**What is needed**
Below is a block of records. Copy every line in it that contains the word "lindude".

Stored entries
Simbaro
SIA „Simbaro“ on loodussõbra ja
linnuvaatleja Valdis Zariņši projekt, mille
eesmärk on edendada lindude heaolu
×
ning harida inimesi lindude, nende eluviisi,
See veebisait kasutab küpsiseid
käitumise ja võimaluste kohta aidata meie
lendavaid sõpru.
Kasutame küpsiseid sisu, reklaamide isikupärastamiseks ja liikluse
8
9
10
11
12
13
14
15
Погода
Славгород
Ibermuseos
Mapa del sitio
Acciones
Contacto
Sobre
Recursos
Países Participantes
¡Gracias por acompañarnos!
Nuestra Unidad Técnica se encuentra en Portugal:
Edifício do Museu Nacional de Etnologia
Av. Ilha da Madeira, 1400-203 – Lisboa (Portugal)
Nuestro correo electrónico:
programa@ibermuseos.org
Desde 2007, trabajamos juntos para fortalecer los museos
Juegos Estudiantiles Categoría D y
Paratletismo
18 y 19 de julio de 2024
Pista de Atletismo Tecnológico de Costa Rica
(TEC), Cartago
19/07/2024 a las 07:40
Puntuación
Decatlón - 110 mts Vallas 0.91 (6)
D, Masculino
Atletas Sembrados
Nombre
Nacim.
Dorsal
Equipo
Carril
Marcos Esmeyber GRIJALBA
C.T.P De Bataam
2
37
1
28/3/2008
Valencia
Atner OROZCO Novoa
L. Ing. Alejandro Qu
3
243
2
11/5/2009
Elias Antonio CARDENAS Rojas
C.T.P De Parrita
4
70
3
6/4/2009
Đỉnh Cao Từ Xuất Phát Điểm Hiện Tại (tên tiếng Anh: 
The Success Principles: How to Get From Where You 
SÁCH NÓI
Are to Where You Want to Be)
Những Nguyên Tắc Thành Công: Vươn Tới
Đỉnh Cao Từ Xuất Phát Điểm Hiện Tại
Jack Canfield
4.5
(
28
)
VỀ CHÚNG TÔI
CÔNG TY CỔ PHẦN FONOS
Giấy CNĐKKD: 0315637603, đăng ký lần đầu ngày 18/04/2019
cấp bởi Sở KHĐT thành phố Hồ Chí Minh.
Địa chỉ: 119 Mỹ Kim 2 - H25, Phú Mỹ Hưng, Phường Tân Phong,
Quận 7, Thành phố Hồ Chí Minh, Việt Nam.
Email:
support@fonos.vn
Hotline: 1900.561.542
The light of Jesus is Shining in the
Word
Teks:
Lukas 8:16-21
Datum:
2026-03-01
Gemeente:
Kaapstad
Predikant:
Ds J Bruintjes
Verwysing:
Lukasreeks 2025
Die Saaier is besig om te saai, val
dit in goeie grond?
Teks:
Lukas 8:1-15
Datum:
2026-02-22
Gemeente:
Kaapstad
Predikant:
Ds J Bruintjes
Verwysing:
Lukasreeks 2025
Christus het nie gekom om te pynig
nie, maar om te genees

---

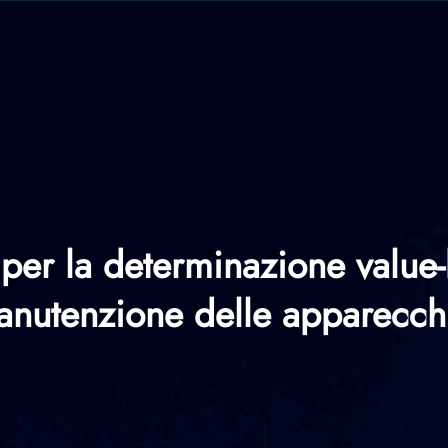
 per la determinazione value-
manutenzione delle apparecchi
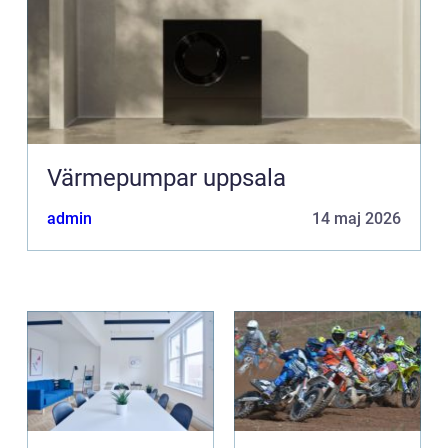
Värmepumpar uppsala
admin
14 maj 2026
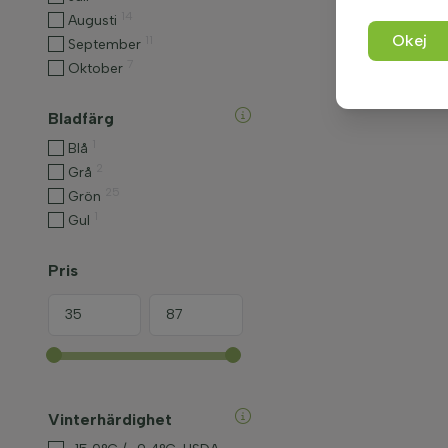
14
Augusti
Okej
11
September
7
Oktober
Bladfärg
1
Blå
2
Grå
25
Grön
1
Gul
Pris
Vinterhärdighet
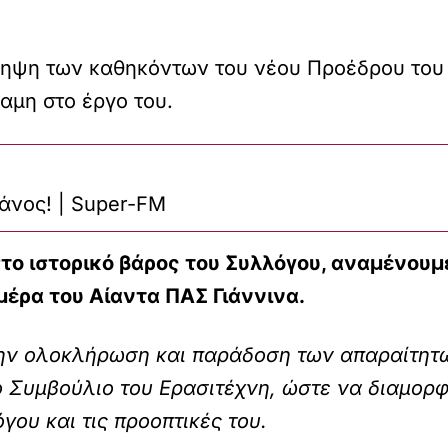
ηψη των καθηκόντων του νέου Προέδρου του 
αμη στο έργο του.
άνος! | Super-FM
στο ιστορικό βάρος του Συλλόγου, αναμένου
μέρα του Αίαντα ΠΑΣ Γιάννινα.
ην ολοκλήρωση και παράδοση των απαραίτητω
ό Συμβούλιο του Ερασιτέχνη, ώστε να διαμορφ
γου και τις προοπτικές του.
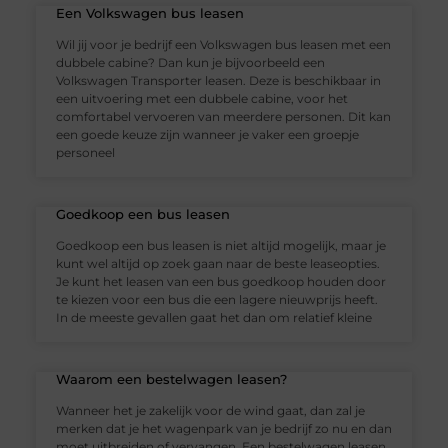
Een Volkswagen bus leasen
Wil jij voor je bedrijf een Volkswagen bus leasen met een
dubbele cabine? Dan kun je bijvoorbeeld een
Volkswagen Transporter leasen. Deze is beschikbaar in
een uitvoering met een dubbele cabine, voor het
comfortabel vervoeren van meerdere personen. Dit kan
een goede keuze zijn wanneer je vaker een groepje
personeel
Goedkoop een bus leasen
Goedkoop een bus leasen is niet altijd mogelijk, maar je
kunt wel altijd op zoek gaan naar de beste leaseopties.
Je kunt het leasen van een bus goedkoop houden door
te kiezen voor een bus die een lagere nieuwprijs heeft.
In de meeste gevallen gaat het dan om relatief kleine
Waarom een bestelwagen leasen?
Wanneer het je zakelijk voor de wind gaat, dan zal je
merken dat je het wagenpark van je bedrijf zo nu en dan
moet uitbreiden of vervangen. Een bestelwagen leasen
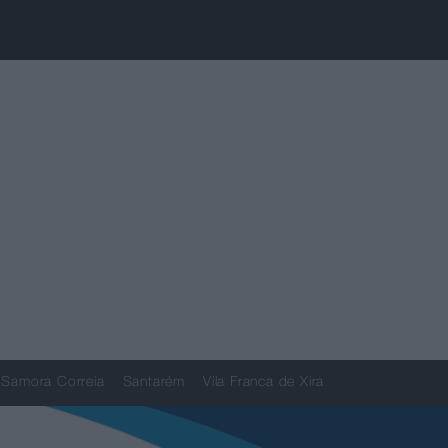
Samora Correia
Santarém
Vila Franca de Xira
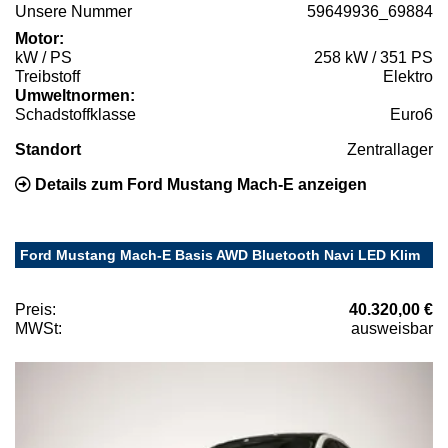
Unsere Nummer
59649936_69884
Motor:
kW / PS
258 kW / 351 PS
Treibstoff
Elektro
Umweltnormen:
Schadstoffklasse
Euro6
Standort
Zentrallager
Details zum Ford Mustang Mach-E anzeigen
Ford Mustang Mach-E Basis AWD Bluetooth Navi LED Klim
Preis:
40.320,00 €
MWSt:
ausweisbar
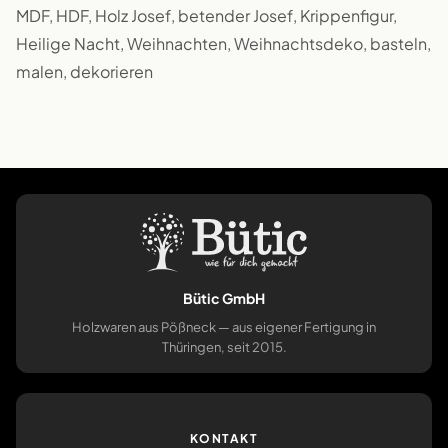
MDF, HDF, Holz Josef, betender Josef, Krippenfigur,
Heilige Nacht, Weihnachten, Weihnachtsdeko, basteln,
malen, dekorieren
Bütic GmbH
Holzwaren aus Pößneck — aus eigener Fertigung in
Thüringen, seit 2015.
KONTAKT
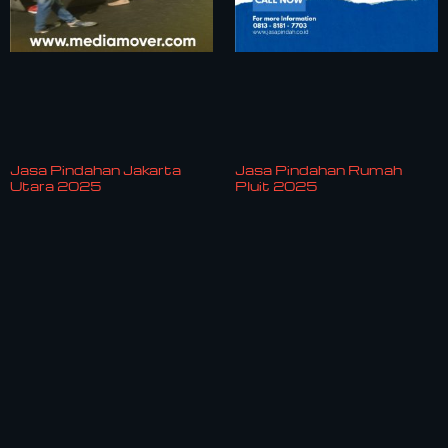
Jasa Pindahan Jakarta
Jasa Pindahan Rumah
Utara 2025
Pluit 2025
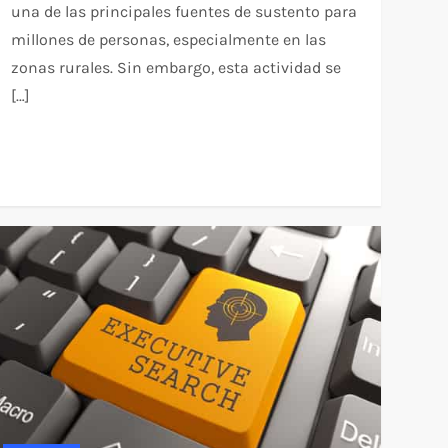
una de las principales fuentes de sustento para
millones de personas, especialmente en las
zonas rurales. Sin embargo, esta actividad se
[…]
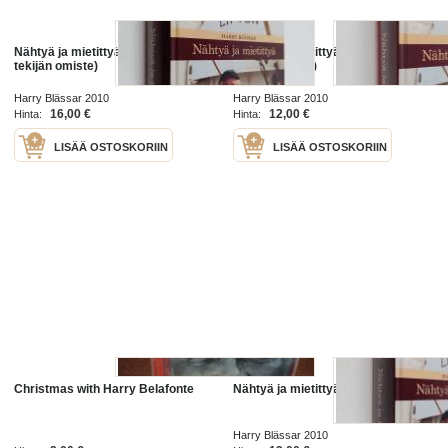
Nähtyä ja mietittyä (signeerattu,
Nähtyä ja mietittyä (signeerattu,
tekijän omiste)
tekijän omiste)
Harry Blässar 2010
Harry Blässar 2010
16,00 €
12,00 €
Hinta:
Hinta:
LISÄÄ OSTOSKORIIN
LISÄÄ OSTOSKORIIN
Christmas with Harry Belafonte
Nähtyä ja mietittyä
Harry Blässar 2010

**Expected answer**
eesmärk on edendada lindude heaolu
ning harida inimesi lindude, nende eluviisi,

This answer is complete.